At least prima facie, the Oklahoma Corporation Commission is a mess. It can’t even be called a “hot mess.”
Let’s start with the OCC’s website, copyright 20 years ago. You know it’s a website because — despite being a state agency supported by three statewide-elected officials — its URL is www.OCCEWEB.com. That’s actually the only way to know something is a website. You’ve got to put “web” in it, and you’ve got to renew the URL each year from Danica Patrick’s company GoDaddy. The State of Oklahoma does not have its own set of domains, right?
Once they get to www.OCCEWEB.com, visitors are treated to a navigation menu featuring 204 navigation-menu links, many of which are duplicative (Same | Page). Site administrators list priority items under “Hot Topics” in the middle of the home page, including this 2011 Joomla site called Michael4Safety.net. It teaches “Well Site Safety Fast Facts,” features an MS-Paint-based .swf file and displays the instructions:
Click BACK BUTTON on BROWSER to get back to SITE!
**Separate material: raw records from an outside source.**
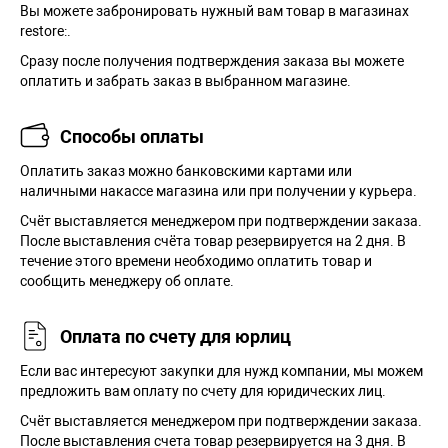
Вы можете забронировать нужный вам товар в магазинах
restore:.
Сразу после получения подтверждения заказа вы можете
оплатить и забрать заказ в выбранном магазине.
Способы оплаты
Оплатить заказ можно банковскими картами или
наличными накассе магазина или при получении у курьера.
Cчёт выставляется менеджером при подтверждении заказа.
После выставления счёта товар резервируется на 2 дня. В
течение этого времени необходимо оплатить товар и
сообщить менеджеру об оплате.
Оплата по счету для юрлиц
Если вас интересуют закупки для нужд компании, мы можем
предложить вам оплату по счету для юридических лиц.
Счёт выставляется менеджером при подтверждении заказа.
После выставления счета товар резервируется на 3 дня. В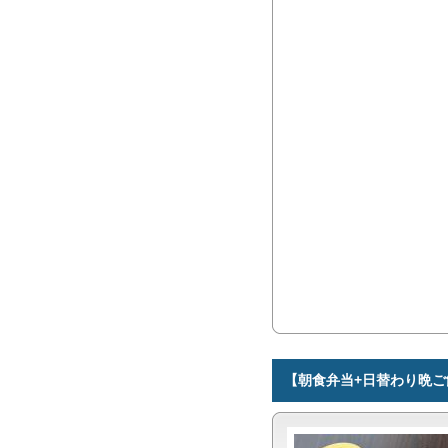
【朝食弁当+日替わり晩ご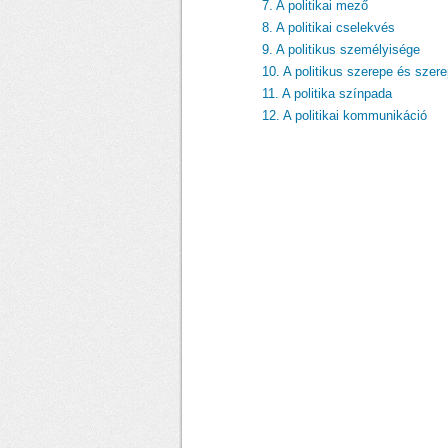
7. A politikai mező
8. A politikai cselekvés
9. A politikus személyisége
10. A politikus szerepe és szer
11. A politika színpada
12. A politikai kommunikáció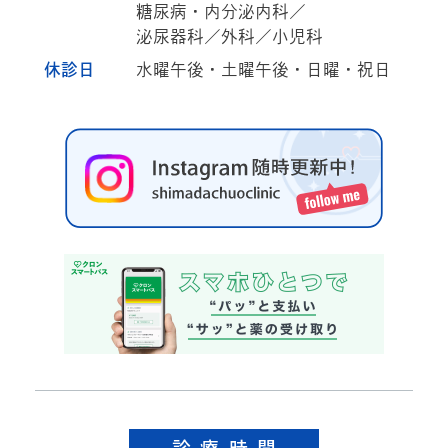
糖尿病・内分泌内科／
泌尿器科／外科／小児科
休診日
水曜午後・土曜午後・日曜・祝日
ThANkS! (Apple/Ctrl + [ will also do the trick.)
OCC digital document access appears limited
In the middle of current Hot Links sit a few other examples of the OCC’s messy operations, one less serious than the other.
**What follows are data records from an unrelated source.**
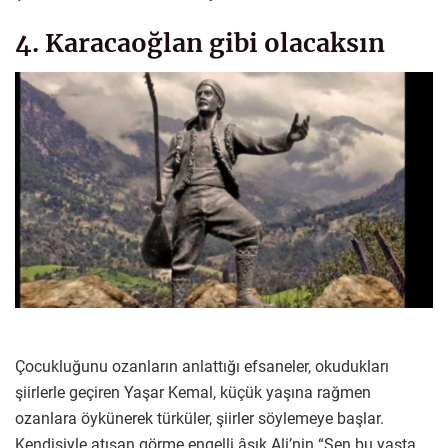
4. Karacaoğlan gibi olacaksın
Çocukluğunu ozanların anlattığı efsaneler, okudukları
şiirlerle geçiren Yaşar Kemal, küçük yaşına rağmen
ozanlara öykünerek türküler, şiirler söylemeye başlar.
Kendisiyle atışan görme engelli âşık Ali’nin “Sen bu yaşta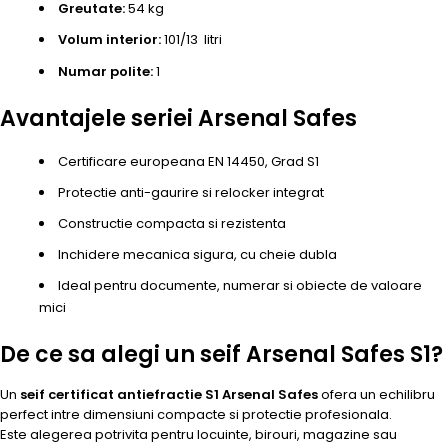
Greutate:
54 kg
Volum interior:
101/13 litri
Numar polite:
1
Avantajele seriei Arsenal Safes
Certificare europeana EN 14450, Grad S1
Protectie anti-gaurire si relocker integrat
Constructie compacta si rezistenta
Inchidere mecanica sigura, cu cheie dubla
Ideal pentru documente, numerar si obiecte de valoare
mici
De ce sa alegi un seif Arsenal Safes S1?
Un
seif certificat antiefractie S1 Arsenal Safes
ofera un echilibru
perfect intre dimensiuni compacte si protectie profesionala.
Este alegerea potrivita pentru locuinte, birouri, magazine sau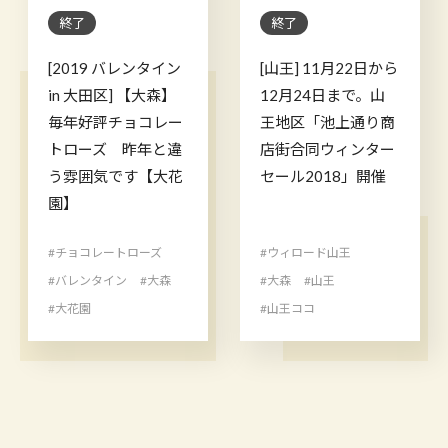
終了
終了
[2019 バレンタイン
[山王] 11月22日から
in 大田区] 【大森】
12月24日まで。山
毎年好評チョコレー
王地区「池上通り商
トローズ 昨年と違
店街合同ウィンター
う雰囲気です【大花
セール2018」開催
園】
#チョコレートローズ
#ウィロード山王
#バレンタイン
#大森
#大森
#山王
#大花園
#山王ココ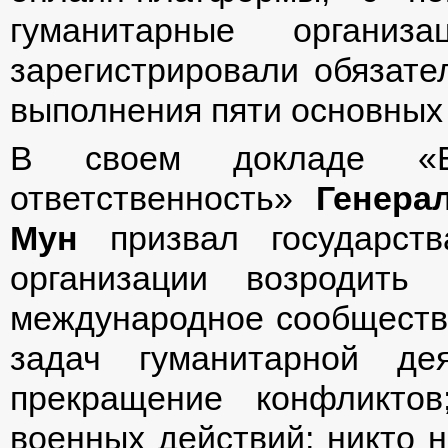
гуманитарные организа
зарегистрировали обязате
выполнения пяти основных 
В своем докладе «Ед
ответственность»
Генера
Мун
призвал государст
организации возродить 
международное сообществ
задач гуманитарной де
прекращение конфликто
военных действий; никто 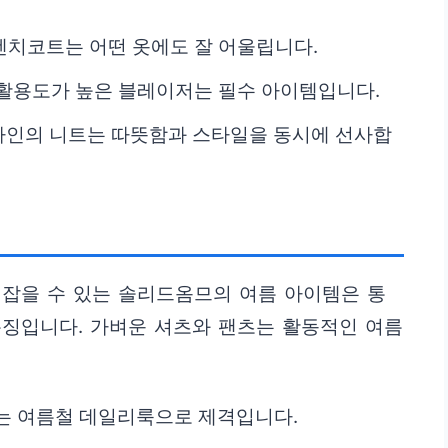
렌치코트는 어떤 옷에도 잘 어울립니다.
 활용도가 높은 블레이저는 필수 아이템입니다.
자인의 니트는 따뜻함과 스타일을 동시에 선사합
 잡을 수 있는 솔리드옴므의 여름 아이템은 통
특징입니다. 가벼운 셔츠와 팬츠는 활동적인 여름
는 여름철 데일리룩으로 제격입니다.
Of minor importance is a “Spoof/Spam Alert” that features this problematic sentence:
Stakeholders and other entities that do business with the OCC have reported that they have received emails at first glance appear to be from a Commissioner, but upon closer examination, are from someone “spoofing” the Commissioner’s email address.
Perhaps OCC staff are also “spoofing” the public by pretending to issue typo- and error-filled notices?
Regardless, Oklahomans’ attention on the OCC website should be drawn to the hotlink-titled “OG&E rate case,” which opens a 70-word announcement that commissioners had finally settled a controversial decision after 15 months.
While at first glance the decision looks to be a win for ratepayers (who will only see an average increase of $0.72 per month on their bills), the broader implications of the decision and questions about how it was handled underscore a bigger problem.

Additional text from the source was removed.